**What this task involves:** For each line in the records that contains "Закон", make a copy.

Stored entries
::::::::

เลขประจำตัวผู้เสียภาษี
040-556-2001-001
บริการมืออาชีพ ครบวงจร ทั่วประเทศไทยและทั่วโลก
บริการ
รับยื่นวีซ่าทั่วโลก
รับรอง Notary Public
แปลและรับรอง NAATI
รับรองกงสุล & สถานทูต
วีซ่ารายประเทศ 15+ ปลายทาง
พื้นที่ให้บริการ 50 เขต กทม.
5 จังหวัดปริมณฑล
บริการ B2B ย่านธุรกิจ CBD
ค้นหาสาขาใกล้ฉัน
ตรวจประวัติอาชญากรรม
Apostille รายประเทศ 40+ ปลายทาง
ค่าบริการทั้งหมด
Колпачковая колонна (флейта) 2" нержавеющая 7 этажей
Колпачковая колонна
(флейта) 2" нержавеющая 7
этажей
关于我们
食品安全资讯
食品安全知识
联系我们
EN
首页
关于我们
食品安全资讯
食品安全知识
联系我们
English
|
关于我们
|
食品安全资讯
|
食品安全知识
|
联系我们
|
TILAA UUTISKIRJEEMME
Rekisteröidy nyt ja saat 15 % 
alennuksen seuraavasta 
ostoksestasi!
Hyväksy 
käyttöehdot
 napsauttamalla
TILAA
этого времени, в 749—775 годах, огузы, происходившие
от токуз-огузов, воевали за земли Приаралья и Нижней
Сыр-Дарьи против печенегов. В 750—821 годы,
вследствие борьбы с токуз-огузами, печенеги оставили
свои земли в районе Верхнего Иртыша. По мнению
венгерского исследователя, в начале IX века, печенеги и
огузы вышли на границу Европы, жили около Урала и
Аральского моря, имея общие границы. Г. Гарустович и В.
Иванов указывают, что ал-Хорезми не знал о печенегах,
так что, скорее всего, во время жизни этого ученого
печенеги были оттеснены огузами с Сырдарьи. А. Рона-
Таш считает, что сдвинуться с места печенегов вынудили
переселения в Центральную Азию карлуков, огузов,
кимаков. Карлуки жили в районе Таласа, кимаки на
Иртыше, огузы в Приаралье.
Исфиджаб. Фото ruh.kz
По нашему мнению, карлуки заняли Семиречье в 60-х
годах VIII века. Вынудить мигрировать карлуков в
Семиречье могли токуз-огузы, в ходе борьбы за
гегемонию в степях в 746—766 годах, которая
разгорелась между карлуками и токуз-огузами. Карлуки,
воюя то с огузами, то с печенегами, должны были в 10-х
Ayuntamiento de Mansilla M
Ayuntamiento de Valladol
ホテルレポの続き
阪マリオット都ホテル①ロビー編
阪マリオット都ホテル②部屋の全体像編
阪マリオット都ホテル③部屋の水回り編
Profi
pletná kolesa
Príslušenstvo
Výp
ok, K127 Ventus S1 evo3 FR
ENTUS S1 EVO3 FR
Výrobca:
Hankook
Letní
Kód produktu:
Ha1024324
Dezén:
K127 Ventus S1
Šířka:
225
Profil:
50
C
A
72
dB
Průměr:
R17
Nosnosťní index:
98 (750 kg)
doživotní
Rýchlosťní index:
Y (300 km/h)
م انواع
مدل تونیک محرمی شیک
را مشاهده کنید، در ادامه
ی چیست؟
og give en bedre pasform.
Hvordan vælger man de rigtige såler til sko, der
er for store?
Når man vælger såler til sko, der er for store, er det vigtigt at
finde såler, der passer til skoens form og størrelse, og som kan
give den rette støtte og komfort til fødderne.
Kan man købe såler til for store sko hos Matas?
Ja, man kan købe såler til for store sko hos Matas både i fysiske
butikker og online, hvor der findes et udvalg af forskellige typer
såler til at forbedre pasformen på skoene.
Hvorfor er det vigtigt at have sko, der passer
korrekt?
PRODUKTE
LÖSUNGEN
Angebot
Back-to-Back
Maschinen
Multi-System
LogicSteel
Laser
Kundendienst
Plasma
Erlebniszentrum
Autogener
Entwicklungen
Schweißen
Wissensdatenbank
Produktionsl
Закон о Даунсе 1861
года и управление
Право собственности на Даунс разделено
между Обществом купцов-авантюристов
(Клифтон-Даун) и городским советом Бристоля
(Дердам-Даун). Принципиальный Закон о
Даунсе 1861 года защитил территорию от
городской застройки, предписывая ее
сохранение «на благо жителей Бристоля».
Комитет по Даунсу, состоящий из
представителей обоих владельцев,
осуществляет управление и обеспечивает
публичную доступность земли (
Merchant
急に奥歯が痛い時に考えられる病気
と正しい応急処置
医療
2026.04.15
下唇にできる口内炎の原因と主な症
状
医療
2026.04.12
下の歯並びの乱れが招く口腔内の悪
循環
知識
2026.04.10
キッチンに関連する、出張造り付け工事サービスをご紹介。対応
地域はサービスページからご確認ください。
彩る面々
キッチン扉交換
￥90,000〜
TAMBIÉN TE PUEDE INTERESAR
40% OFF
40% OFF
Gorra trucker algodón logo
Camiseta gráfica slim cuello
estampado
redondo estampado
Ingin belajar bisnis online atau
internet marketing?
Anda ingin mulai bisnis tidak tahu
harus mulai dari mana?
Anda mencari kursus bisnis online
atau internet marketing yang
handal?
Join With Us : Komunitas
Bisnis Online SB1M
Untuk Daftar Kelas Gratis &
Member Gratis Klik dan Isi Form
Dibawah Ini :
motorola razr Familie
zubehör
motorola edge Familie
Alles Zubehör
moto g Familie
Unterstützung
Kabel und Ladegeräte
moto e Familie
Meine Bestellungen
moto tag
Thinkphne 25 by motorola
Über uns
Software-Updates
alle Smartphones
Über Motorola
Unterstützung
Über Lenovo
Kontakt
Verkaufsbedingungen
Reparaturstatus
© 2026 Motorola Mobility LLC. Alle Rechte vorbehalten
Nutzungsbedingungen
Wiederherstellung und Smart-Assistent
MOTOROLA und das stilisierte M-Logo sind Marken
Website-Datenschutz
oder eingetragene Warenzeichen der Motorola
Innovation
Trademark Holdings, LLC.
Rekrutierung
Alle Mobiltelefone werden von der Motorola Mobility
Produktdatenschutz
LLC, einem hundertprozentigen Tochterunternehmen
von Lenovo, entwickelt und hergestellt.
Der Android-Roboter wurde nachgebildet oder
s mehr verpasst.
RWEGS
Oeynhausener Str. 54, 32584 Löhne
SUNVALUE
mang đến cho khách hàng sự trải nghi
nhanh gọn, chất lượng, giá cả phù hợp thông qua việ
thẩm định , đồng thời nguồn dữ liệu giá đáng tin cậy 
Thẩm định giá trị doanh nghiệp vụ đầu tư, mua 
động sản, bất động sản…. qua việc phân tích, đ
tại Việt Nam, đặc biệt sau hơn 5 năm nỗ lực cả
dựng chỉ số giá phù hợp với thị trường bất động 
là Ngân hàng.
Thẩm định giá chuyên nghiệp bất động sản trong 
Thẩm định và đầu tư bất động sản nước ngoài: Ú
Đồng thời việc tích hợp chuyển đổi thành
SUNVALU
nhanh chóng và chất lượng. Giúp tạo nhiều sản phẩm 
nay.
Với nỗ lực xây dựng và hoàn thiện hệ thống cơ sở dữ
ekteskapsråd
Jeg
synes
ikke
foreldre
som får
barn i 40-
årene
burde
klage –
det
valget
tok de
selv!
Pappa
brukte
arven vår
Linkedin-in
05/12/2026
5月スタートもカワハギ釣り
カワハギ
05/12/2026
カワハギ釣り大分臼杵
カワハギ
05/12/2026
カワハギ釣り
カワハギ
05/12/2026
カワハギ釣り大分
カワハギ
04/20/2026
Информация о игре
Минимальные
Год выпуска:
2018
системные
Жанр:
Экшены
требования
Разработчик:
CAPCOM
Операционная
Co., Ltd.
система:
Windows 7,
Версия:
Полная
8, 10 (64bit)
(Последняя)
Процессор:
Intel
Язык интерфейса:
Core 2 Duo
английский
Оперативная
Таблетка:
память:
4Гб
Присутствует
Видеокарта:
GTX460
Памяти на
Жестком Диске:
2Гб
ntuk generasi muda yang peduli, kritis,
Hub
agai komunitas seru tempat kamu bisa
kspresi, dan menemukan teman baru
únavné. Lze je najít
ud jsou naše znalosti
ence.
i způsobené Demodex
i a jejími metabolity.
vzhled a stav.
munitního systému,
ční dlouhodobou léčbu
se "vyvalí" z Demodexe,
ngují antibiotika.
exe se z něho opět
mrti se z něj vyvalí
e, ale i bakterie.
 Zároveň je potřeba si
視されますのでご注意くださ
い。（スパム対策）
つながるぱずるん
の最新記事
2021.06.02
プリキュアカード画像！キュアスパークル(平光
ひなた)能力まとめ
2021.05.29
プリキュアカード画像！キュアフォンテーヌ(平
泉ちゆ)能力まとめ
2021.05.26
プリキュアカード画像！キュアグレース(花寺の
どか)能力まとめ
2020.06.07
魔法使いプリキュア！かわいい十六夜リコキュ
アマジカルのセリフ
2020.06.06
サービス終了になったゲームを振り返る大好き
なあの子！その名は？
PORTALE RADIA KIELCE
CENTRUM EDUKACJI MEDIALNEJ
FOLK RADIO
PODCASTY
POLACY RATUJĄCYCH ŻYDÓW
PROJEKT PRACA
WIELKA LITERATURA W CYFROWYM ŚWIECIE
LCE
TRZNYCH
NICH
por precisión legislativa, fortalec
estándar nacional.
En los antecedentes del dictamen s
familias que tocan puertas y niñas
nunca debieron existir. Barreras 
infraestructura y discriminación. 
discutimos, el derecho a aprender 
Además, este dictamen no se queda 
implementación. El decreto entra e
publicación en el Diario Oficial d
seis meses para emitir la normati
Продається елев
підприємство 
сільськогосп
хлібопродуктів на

::::::::

**Answer to the problem:**
Закон о Даунсе 1861
(Дердам-Даун). Принципиальный Закон о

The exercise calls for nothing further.